- _Records provided_
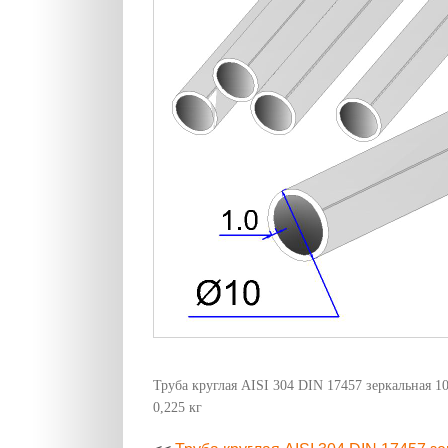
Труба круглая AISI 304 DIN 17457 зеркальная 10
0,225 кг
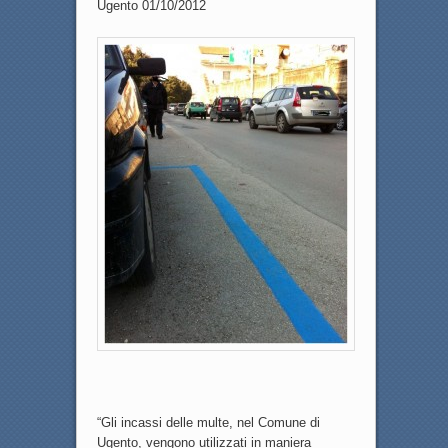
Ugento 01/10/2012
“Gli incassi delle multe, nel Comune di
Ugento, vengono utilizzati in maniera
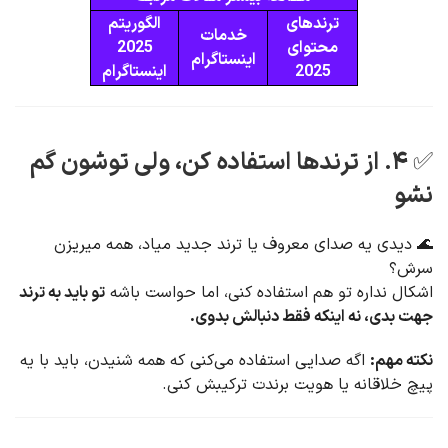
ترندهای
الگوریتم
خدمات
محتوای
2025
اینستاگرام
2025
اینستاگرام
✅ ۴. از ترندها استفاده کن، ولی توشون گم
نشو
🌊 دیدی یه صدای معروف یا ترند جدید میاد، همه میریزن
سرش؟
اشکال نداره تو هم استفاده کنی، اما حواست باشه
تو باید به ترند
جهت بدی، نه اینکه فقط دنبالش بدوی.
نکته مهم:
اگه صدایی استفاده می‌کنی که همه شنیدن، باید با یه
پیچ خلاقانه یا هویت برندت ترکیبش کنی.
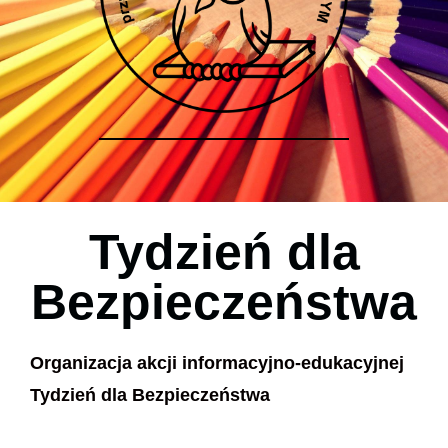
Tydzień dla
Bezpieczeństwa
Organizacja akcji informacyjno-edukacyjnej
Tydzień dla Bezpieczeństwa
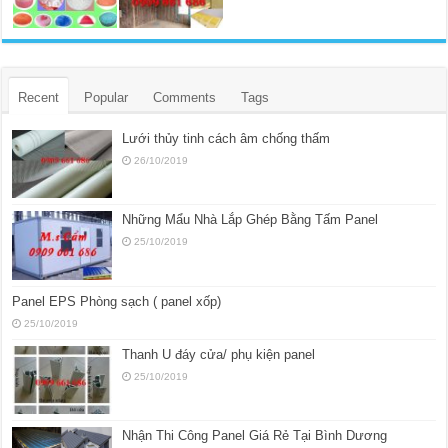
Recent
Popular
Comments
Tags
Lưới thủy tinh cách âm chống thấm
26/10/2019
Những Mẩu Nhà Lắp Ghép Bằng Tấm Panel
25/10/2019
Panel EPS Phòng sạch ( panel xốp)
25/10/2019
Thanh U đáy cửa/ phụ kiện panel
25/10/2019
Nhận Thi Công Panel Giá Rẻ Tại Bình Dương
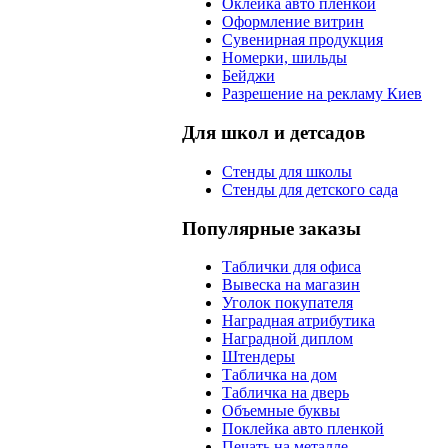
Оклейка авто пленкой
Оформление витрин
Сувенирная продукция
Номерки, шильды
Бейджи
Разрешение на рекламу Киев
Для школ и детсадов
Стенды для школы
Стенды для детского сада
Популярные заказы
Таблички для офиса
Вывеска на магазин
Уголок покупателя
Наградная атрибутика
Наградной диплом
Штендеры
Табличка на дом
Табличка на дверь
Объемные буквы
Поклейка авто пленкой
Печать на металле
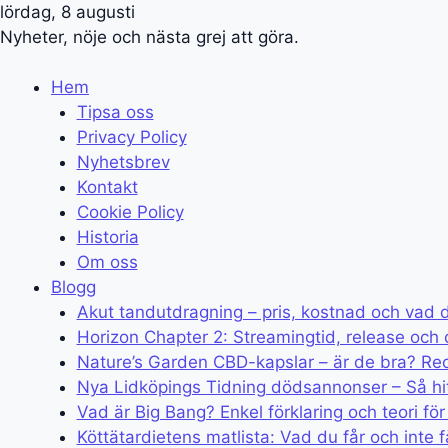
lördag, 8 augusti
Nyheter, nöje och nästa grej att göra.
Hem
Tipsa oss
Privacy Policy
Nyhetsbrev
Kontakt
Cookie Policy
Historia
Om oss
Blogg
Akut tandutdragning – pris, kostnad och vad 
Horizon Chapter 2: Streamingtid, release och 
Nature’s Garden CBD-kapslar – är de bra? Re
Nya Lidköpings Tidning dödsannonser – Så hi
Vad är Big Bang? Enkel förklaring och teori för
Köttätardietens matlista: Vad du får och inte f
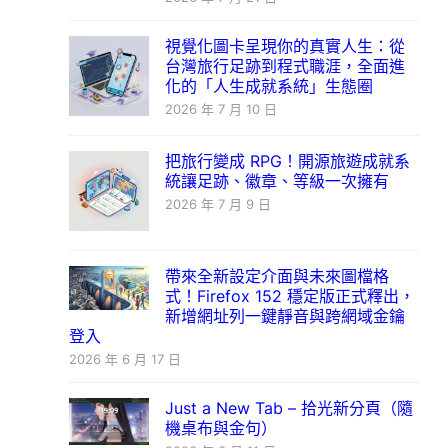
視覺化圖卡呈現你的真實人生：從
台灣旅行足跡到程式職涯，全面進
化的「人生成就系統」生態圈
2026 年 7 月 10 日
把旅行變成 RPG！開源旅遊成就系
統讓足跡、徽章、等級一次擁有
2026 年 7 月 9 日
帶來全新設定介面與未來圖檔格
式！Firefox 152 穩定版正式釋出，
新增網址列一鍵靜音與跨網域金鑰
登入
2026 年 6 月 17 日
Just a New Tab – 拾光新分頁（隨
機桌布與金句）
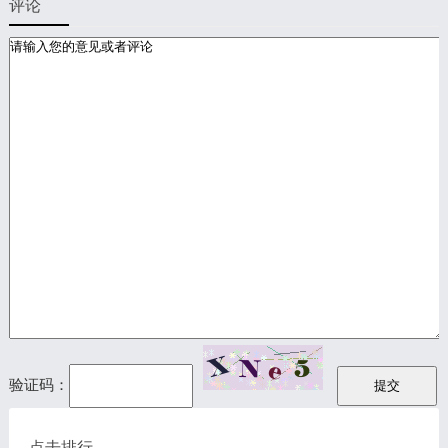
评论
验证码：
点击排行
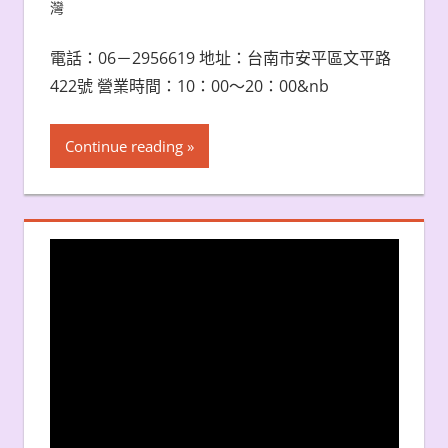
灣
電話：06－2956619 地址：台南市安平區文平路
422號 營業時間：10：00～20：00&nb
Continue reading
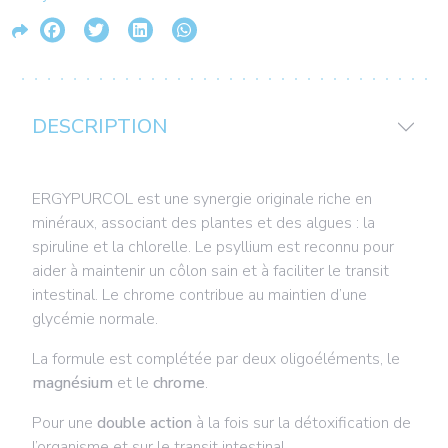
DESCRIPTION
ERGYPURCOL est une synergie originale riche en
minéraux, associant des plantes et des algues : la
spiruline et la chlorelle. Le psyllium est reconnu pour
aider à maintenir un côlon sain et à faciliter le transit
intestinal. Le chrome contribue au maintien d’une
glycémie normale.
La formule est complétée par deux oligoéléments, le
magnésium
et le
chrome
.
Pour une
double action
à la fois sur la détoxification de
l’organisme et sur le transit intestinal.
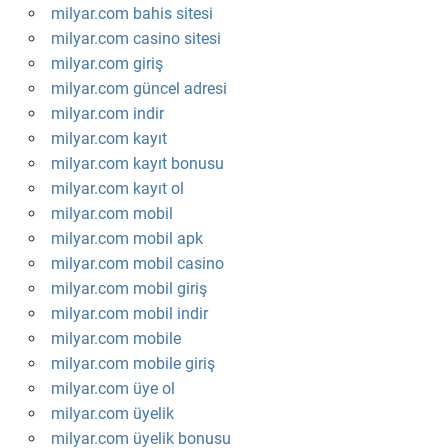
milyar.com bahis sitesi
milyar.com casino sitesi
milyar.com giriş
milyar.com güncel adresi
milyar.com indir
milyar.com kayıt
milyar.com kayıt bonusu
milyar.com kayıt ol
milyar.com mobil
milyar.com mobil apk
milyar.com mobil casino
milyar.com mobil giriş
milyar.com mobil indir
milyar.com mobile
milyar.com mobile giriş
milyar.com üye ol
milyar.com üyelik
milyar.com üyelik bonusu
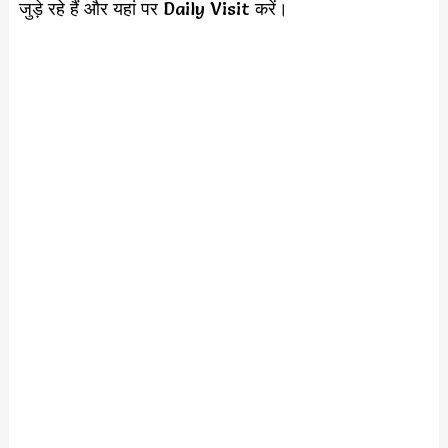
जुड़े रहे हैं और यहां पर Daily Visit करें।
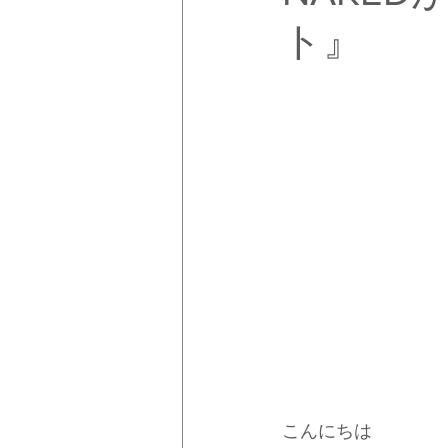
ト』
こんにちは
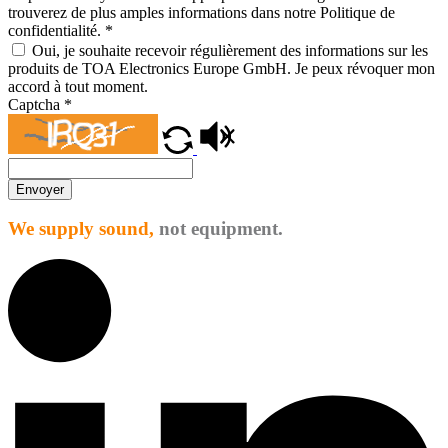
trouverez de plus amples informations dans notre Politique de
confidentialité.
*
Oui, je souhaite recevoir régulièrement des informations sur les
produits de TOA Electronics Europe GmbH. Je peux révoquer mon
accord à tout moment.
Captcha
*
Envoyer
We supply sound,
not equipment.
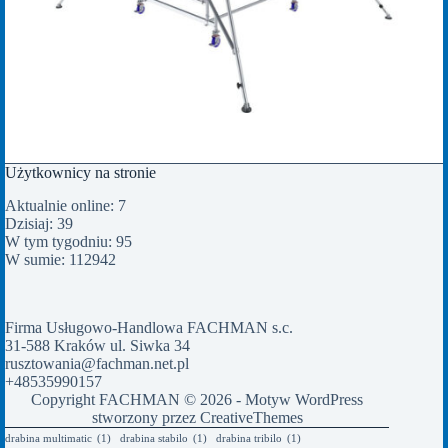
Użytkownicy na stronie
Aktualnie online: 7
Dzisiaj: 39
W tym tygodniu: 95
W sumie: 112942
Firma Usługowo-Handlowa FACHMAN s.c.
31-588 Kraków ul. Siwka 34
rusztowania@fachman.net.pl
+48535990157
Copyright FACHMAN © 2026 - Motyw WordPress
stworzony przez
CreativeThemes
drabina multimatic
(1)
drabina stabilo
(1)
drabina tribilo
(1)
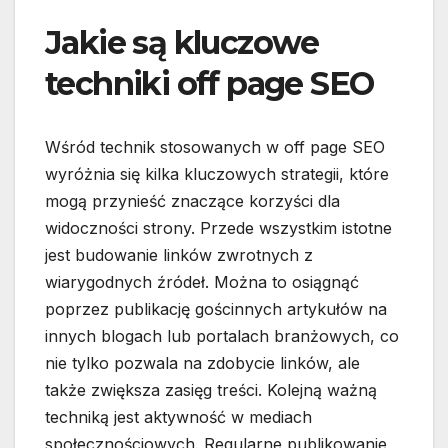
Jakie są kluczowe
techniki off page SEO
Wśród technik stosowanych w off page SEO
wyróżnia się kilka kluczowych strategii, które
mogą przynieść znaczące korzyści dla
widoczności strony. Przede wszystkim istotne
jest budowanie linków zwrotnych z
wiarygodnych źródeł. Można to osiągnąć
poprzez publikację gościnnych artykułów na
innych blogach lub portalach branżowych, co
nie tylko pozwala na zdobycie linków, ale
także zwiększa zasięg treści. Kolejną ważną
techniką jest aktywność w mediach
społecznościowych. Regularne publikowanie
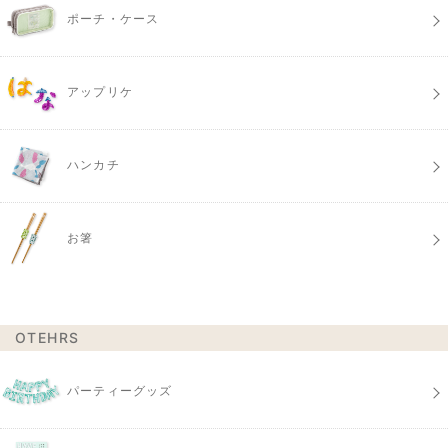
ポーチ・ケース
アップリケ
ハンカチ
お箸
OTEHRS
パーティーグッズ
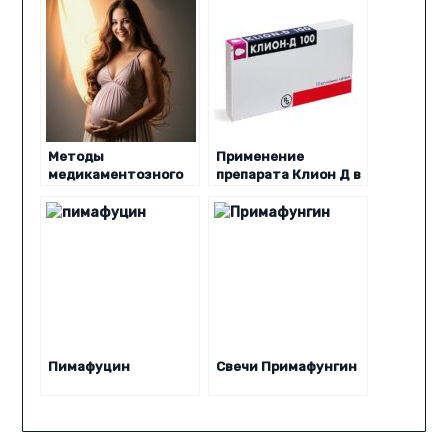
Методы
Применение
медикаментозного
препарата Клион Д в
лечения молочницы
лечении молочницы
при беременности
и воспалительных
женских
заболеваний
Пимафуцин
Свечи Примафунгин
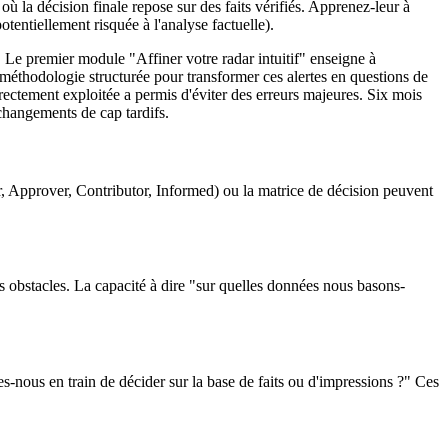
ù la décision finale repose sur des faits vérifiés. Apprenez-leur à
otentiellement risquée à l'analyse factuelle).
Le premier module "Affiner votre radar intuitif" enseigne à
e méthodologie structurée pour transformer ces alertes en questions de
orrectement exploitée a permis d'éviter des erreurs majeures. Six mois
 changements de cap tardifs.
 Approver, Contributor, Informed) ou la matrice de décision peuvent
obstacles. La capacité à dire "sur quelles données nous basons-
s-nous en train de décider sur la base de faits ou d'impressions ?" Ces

- _Instructions to follow_
Counting only the lines that include "giriş", state how many there are in the entries, and nothing else.

- _Output for this task_
3